Rien ne va plus en matière de couverture sanitaire dans la commune d’Aghbalou. Les offres de services se réduisent comme une peau de chagrin au niveau de l’unique polyclinique dont les moyens humains et matériels sont réduits au strict minimum.
En matière d’effectif sanitaire, on y comptabilise uniquement quatre médecins généralistes qui exercent par le système de 2X2 qui aboutit sur des récupérations au point où un seul médecin est présent le jour et un autre la nuit, d’où le recours au système de jetons pour juguler une foule nombreuse de malades qui affluent sans interruption de jour comme de nuit et l’unique médecin se retrouve vite débordé.
Quant aux consultations spécialisées, elles ont cessé depuis plus d’une année, selon une source proche de cette institution de la santé. Selon notre source, faute d’effectifs, les services radiologie et le laboratoire ferment de nuit alors que cette polyclinique assure un point de garde.
En matière de moyens matériels, la polyclinique est dotée d’une seule ambulance pour l’évacuation des cas graves, et depuis l’instauration du nouveau système des évacuations qui font obligation aux polycliniques qui assurent des gardes d’acheminer leurs malades par leurs propres moyens vers les points de gardes spécialisés à travers les hôpitaux de la wilaya à partir de 16h.
Et en raison de son emplacement en haute montagne, il est pratiquement impossible à la polyclinique d’Aghbalou d’évacuer plus d’un malade par nuit. Il convient de souligner pour bien illustrer ces insuffisances que la circonscription de cette polyclinique couvre une population de pas moins de 22 000 habitants, aggravée par son emplacement en haute montagne à quelque 900 mètres d’altitude où règnent des conditions climatiques exceptionnellement rudes.
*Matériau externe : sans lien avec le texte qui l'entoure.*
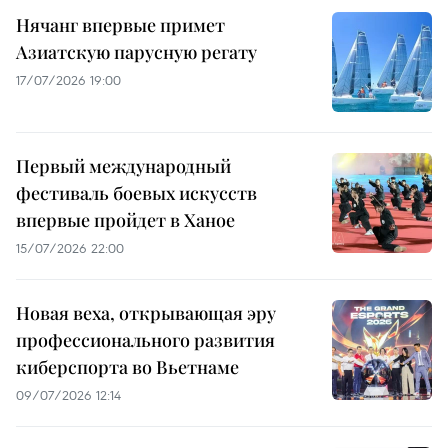
Нячанг впервые примет
Азиатскую парусную регату
17/07/2026 19:00
Первый международный
фестиваль боевых искусств
впервые пройдет в Ханое
15/07/2026 22:00
Новая веха, открывающая эру
профессионального развития
киберспорта во Вьетнаме
09/07/2026 12:14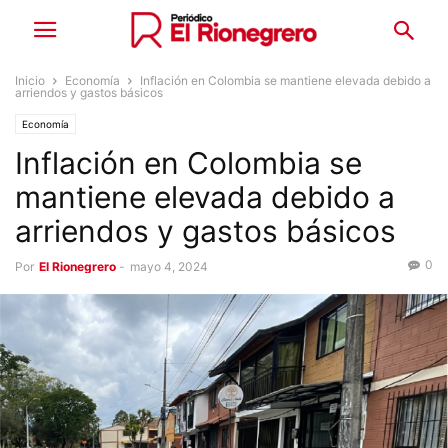
Inicio
Economía
Inflación en Colombia se mantiene elevada debido a
arriendos y gastos básicos
Economía
Inflación en Colombia se
mantiene elevada debido a
arriendos y gastos básicos
0
Por
El Rionegrero
-
mayo 4, 2024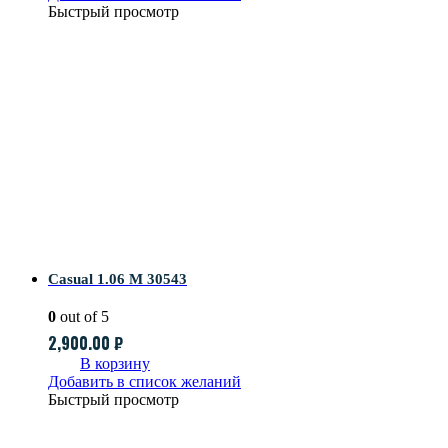
Быстрый просмотр
Casual 1.06 M 30543
0
out of 5
2,900.00
₽
В корзину
Добавить в список желаний
Быстрый просмотр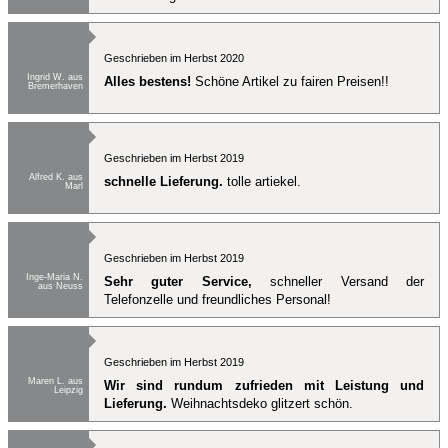
Geschrieben im Herbst 2020
Ingrid W. aus
Alles bestens!
Schöne Artikel zu fairen Preisen!!
Bremerhaven
Geschrieben im Herbst 2019
Alfred K. aus
schnelle Lieferung.
tolle artiekel.
Marl
Geschrieben im Herbst 2019
Inge-Maria N.
Sehr guter Service,
schneller Versand der
aus Neuss
Telefonzelle und freundliches Personal!
Geschrieben im Herbst 2019
Maren L. aus
Wir sind rundum zufrieden mit Leistung und
Leipzig
Lieferung.
Weihnachtsdeko glitzert schön.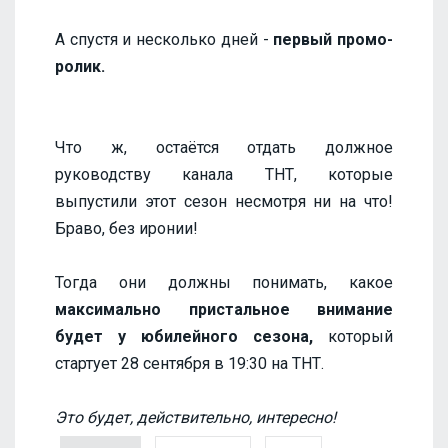
А спустя и несколько дней -
первый промо-
ролик.
Что ж, остаётся отдать должное
руководству канала ТНТ, которые
выпустили этот сезон несмотря ни на что!
Браво, без иронии!
Тогда они должны понимать, какое
максимально пристальное внимание
будет у юбилейного сезона,
который
стартует 28 сентября в 19:30 на ТНТ.
Это будет, действительно, интересно!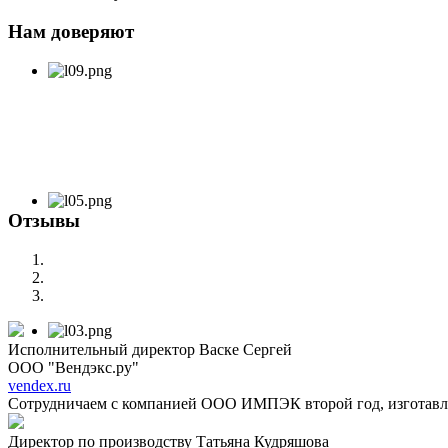
Нам доверяют
Отзывы
Исполнительный директор Васке Сергей
ООО "Вендэкс.ру"
vendex.ru
Сотрудничаем с компанией ООО ИМПЭК второй год, изготавли
Директор по производству Татьяна Кудряшова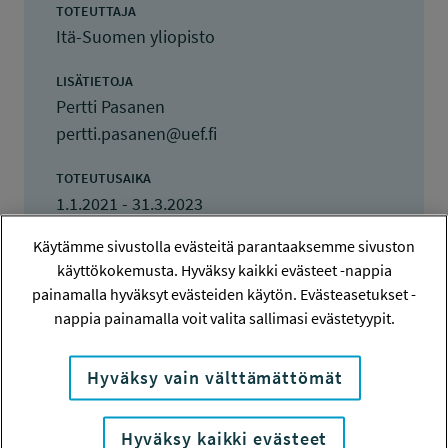
TOTEUTTAJA
Itä-Suomen yliopisto
LISÄTIETOJA
Pertti Pasanen
pertti.pasanen@uef.fi
TOTEUTUSAIKA
1.1.2021 - 31.3.2023
Käytämme sivustolla evästeitä parantaaksemme sivuston
TYÖSUOJELURAHASTON PÄÄTÖS
käyttökokemusta. Hyväksy kaikki evästeet -nappia
1.12.2020
painamalla hyväksyt evästeiden käytön. Evästeasetukset -
140 000 euroa
nappia painamalla voit valita sallimasi evästetyypit.
KOKONAISKUSTANNUKSET
187 176 euroa
Hyväksy vain välttämättömät
TULOKSET VALMISTUNEET
Hyväksy kaikki evästeet
20.4.2023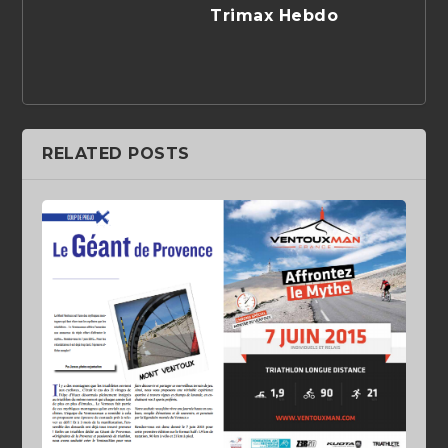
Trimax Hebdo
RELATED POSTS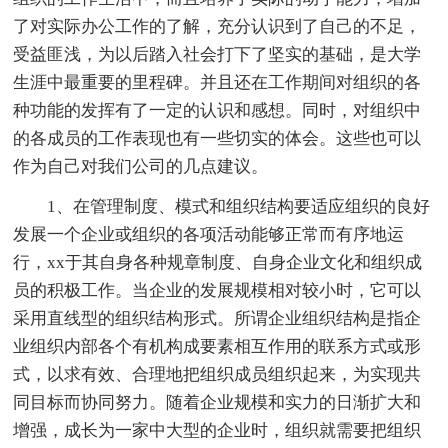
了对实际办公工作的了解，充分认识到了自己的不足，
受益匪浅，为以后踏入社会打下了坚实的基础，是大学
生涯中最重要的里程碑。并且还在工作期间对组织的各
种功能的发挥有了一定的认识和感想。同时，对组织中
的各成员的工作表现也有一些切实的体会。这些也可以
作为自己对我们公司的几点建议。
1、在管理制度、模式和组织结构要适应组织的良好
发展一个企业或组织的各项活动能够正常而有序地运
行，xx于其自身各种规章制度、自身企业文化和组织成
员的积极工作。当企业的发展规模相对较小时，它可以
采用直线型的组织结构形式。所谓企业组织结构是指企
业组织内部各个有机构成要素相互作用的联系方式或形
式，以求有效、合理地把组织成员组织起来，为实现共
同目标而协同努力。随着企业规模和实力的日渐扩大和
增强，成长为一家中大型的企业时，组织就需要把组织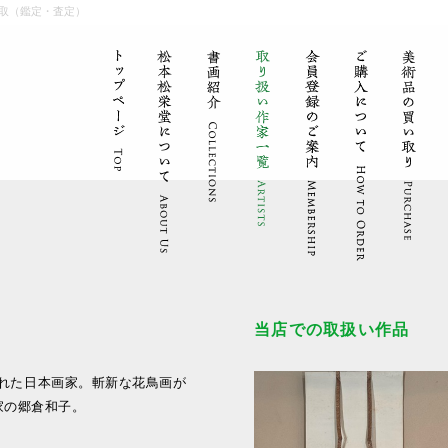
取（鑑定・査定）
当店での取扱い作品
生まれた日本画家。斬新な花鳥画が
家の郷倉和子。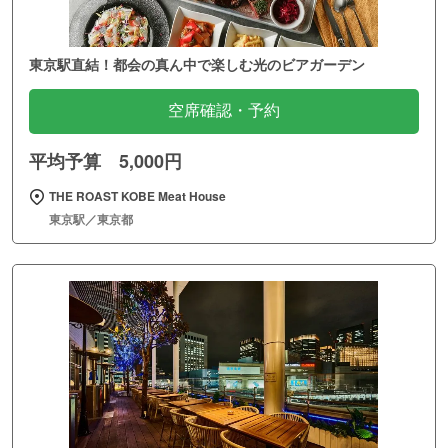
東京駅直結！都会の真ん中で楽しむ光のビアガーデン
空席確認・予約
平均予算 5,000円
THE ROAST KOBE Meat House
東京駅／東京都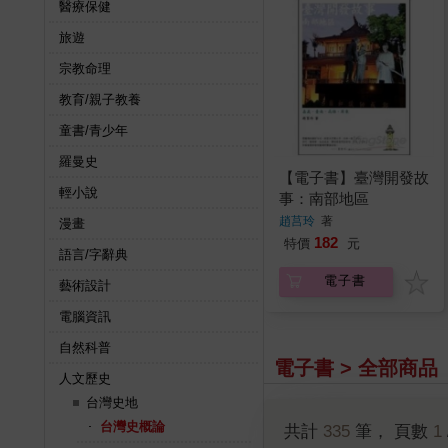
醫療保健
旅遊
宗教命理
教育/親子教養
童書/青少年
羅曼史
【電子書】臺灣開發故
輕小說
事：南部地區
趙莒玲
著
漫畫
182
特價
元
語言/字辭典
電子書
藝術設計
電腦資訊
自然科普
電子書 > 全部商品
人文歷史
台灣史地
台灣史概論
共計
335
筆， 頁數
1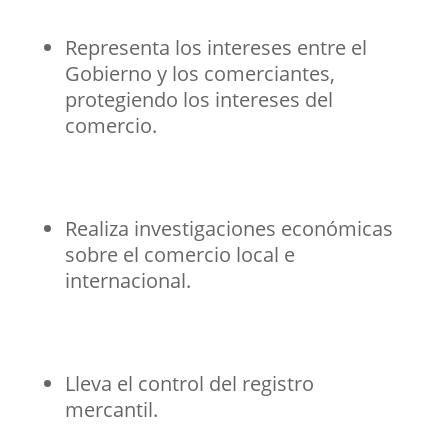
Representa los intereses entre el
Gobierno y los comerciantes,
protegiendo los intereses del
comercio.
Realiza investigaciones económicas
sobre el comercio local e
internacional.
Lleva el control del registro
mercantil.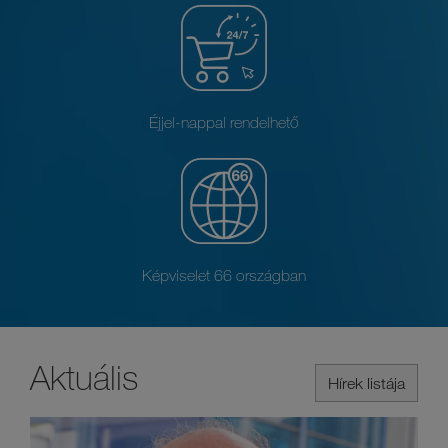
Éjjel-nappal rendelhető
Képviselet 66 országban
Aktuális
Hírek listája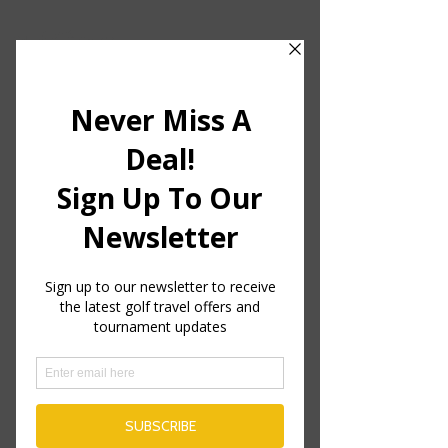
This service is not available, please
contact for more information.
Copy of
Macdonald Linden
Hall Golf and
Country C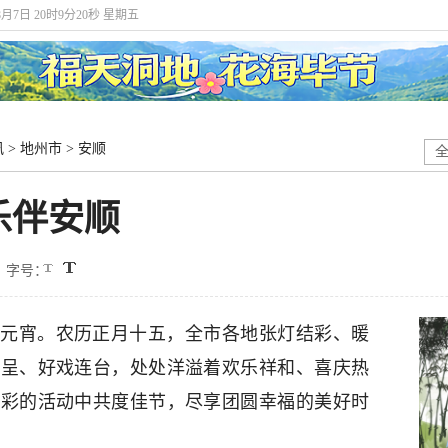
8月7日 20时9分20秒 星期五
讯
>
地州市
>
安顺
乐伴安顺
字号：
元宵。农历正月十五，全市各地张灯结彩、暖
纷呈、好戏连台，处处洋溢着欢乐祥和、喜庆热
多彩的活动中共度佳节，尽享团圆幸福的美好时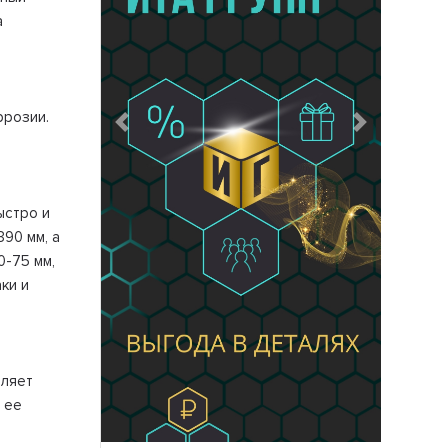
а
ррозии.
Предыдущий
Следующий
ыстро и
90 мм, а
0-75 мм,
ки и
оляет
 ее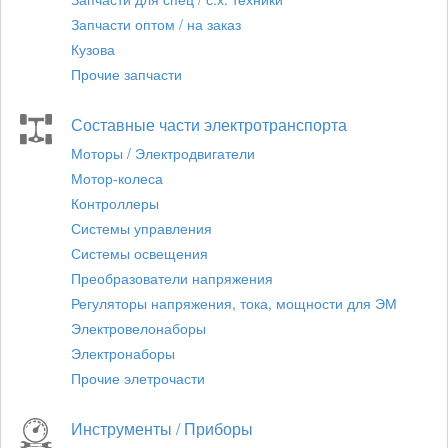
Запчасти оптом / на заказ
Кузова
Прочие запчасти
Составные части электротранспорта
Моторы / Электродвигатели
Мотор-колеса
Контроллеры
Системы управления
Системы освещения
Преобразователи напряжения
Регуляторы напряжения, тока, мощности для ЭМ
Электровелонаборы
Электронаборы
Прочие элетрочасти
Инструменты / Приборы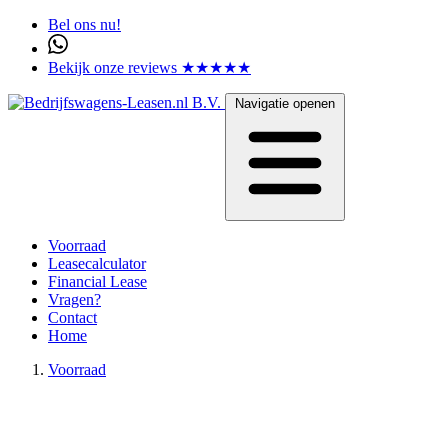
Bel ons nu!
Bekijk onze reviews ★★★★★
Navigatie openen
Voorraad
Leasecalculator
Financial Lease
Vragen?
Contact
Home
Voorraad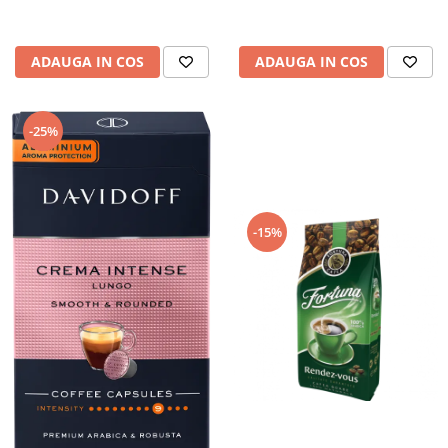
ADAUGA IN COS
ADAUGA IN COS
-25%
-15%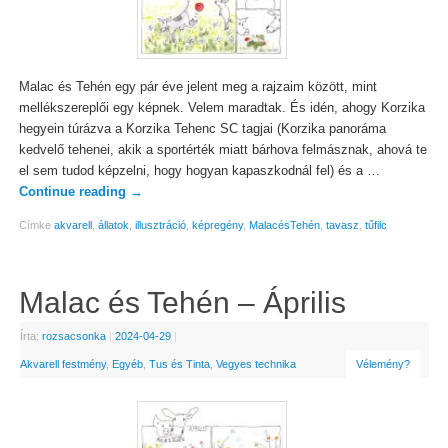
Malac és Tehén egy pár éve jelent meg a rajzaim között, mint
mellékszereplői egy képnek. Velem maradtak. És idén, ahogy Korzika
hegyein túrázva a Korzika Tehenc SC tagjai (Korzika panoráma
kedvelő tehenei, akik a sportérték miatt bárhova felmásznak, ahová te
el sem tudod képzelni, hogy hogyan kapaszkodnál fel) és a …
Continue reading
→
Címke
akvarell
,
állatok
,
illusztráció
,
képregény
,
MalacésTehén
,
tavasz
,
tűfilc
Malac és Tehén – Április
Írta:
rozsacsonka
|
2024-04-29
|
Akvarell festmény
,
Egyéb
,
Tus és Tinta
,
Vegyes technika
Vélemény?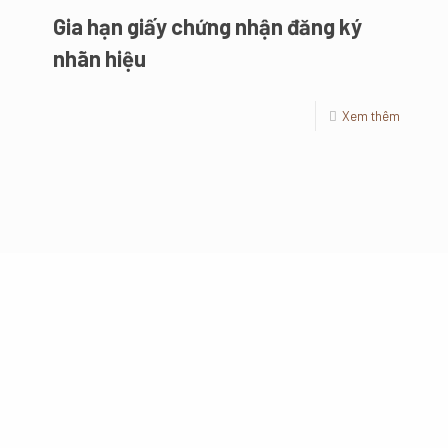
Gia hạn giấy chứng nhận đăng ký
nhãn hiệu
Xem thêm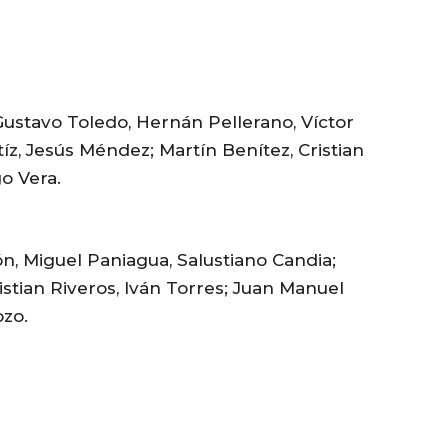
ustavo Toledo, Hernán Pellerano, Víctor
tíz, Jesús Méndez; Martín Benítez, Cristian
o Vera.
n, Miguel Paniagua, Salustiano Candia;
istian Riveros, Iván Torres; Juan Manuel
ozo.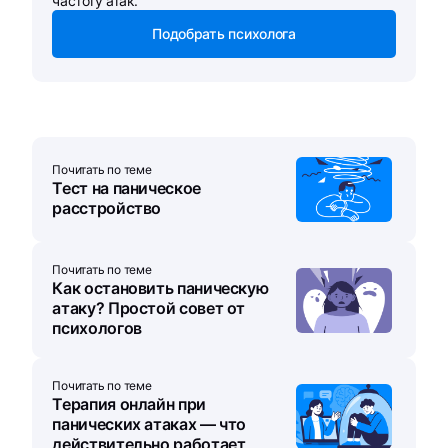
частоту атак.
Подобрать психолога
Почитать по теме
Тест на паническое
расстройство
Почитать по теме
Как остановить паническую
атаку? Простой совет от
психологов
Почитать по теме
Терапия онлайн при
панических атаках — что
действительно работает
À cela s’joute un relief extrêmement accidenté, le tout aggravé par la précarité sociale fort sensible à l’origine d’un nombre nettement plus élevé de malades et d’accidentés par rapport aux autres communes de la daïra de M’Chedallah.
Sur le volet infrastructure, cette polyclinique opérationnelle depuis 2004 est réalisée en R+1 sur un terrain fort accidenté qui enregistre un continuel mouvement géologique, d’où des fissures au niveau de l’étanchéité à l’origine d’importantes infiltrations des eaux pluviales au point où les plaques du faut plafond de l’étage supérieur délabré commencent à se détacher.
Un affaissement de terrain côté sud, qui a entraîné un pan de la clôture survenue depuis 2015, n’est pas pris en charge à ce jour bien qu’une commission technique de wilaya a constaté de visu cet affaissement durant la même année.
Du même côté, ce qui s’apparente à un mur de consolidation de la bâtisse est lui même sensiblement fragilisé par ce mouvement géologique au même titre que le mur d’enceinte lézardé et parcouru dans tous les sens par d’inquiétantes fissures. Notons pour conclure que plusieurs lampes sont grillées et non remplacées au même titre que l’installation du chauffage central qui présente de nombreuses fuites non réparées.